«Золотой осёл» – история мытарств бедного животного, в которого по неразумию и из любопытства якобы превратился рассказчик. «Золотым» его прозвали, чтобы отличить от аналогичных историй превращения. Человек превращается в бессловесного скота. Свободнорожденный – в раба самого низшего порядка; прекрасное, как принято было считать, человеческое тело – в тело нечистого и любострастного животного, родителя мулов и лошаков. Да вот только Луций-осёл лишь внешне отличается от прочих героев этой книги – преимущественно разбойников, жуликов, извращенцев и распутниц. Просто по прихоти судьбы и по воле автора его угораздило превратиться в некого «козла отпущения» и скитальца в пустыне людей, мало отличимых от животных. Самая знаменитая сцена этого романа – совокупление осла с распутной матроной. А в самой знаменитой вставной новелле рассказывается о романе Купидона и Психеи – о союзе бога любви с человеческой душой, получившей бессмертие. Именно так истолковали эту притчу впоследствии христианские богословы. И не без оснований.
Не случайно Апулей к десяти авантюрным главам, заканчивающихся побегом осла, присоединил мистико-нравоучительную одиннадцатую. В ней Луцию не только возвращается человеческий облик, но и происходит его нравственное перерождение. Благая весть из Святой земли до Апулея и большинства ромеев не дошла еще, видимо, поэтому вочеловечение героя совершается под покровительством Изиды. В этой египетской богине, признанной и высоко ценимой в Риме, вышеупомянутые теологи усмотрели прообраз христианской Богоматери. Явно перегнули палку, но, в любом случае, такой Луций уже не стал бы кричать со всеми: «Распни, распни Его!». В то закатное и переломное время внутри языческого политеизма уже вызревала и ворочалась идея единобожия.

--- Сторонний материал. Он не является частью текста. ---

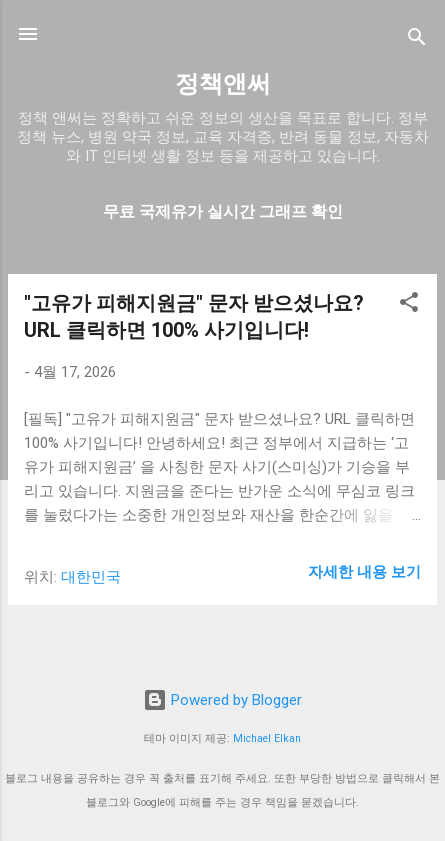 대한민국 (91, 577)
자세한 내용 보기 (364, 572)
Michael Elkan (267, 738)
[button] (409, 305)
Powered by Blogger (222, 700)
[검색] (417, 40) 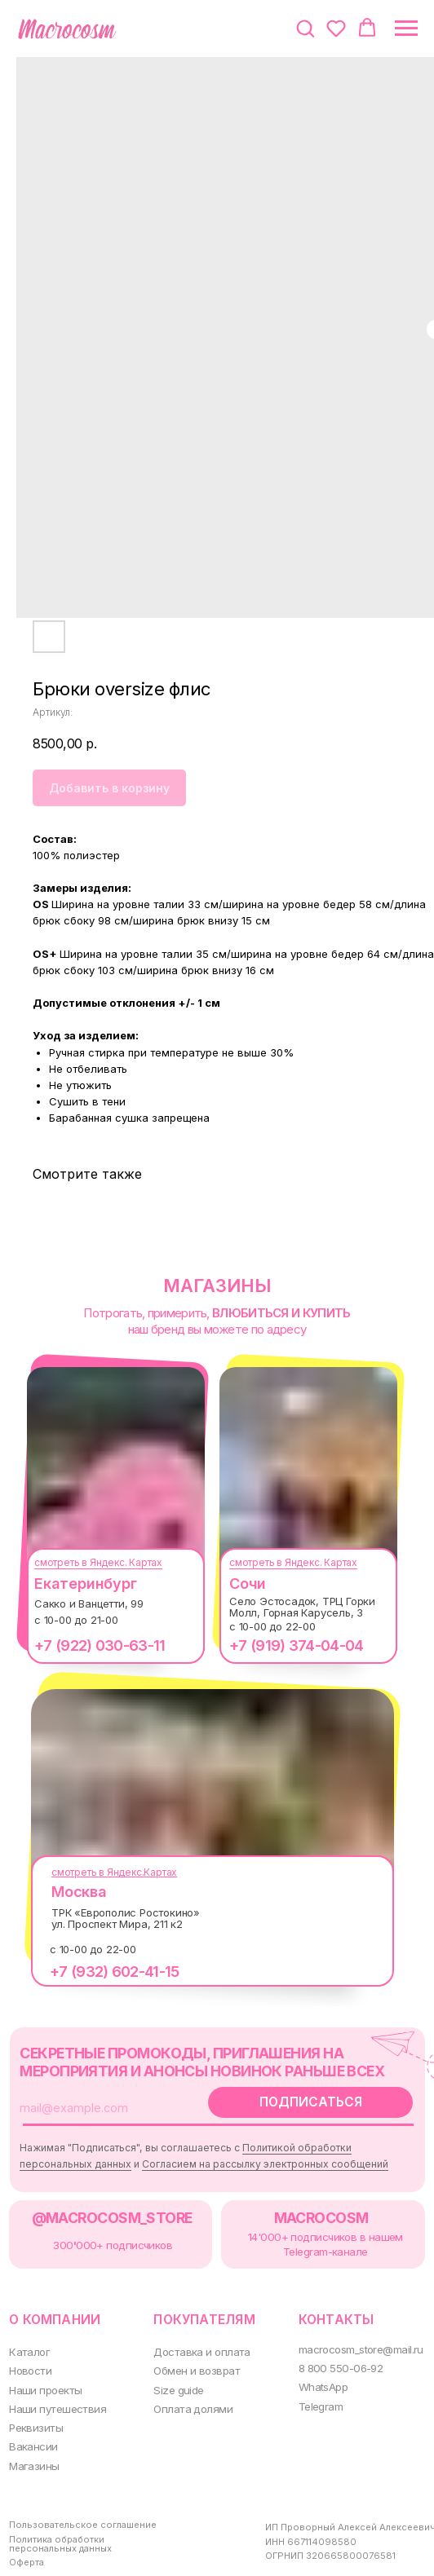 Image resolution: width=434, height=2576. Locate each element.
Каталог (28, 2339)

Осталось сказать, что перекличку с шедевром Апулея и отголоски его сюжетов можно обнаружить в самых разных произведениях мировой литературы – от «Декамерона» и сказок «1001 ночи» до истории куклы Пиноккио. Юный Пушкин «Читал охотно Апулея, / А Цицерона не читал» – и как сказано в «Евгении Онегине»: «Являться муза стала мне». Недоглядели лицейские воспитатели. Оно и к лучшему.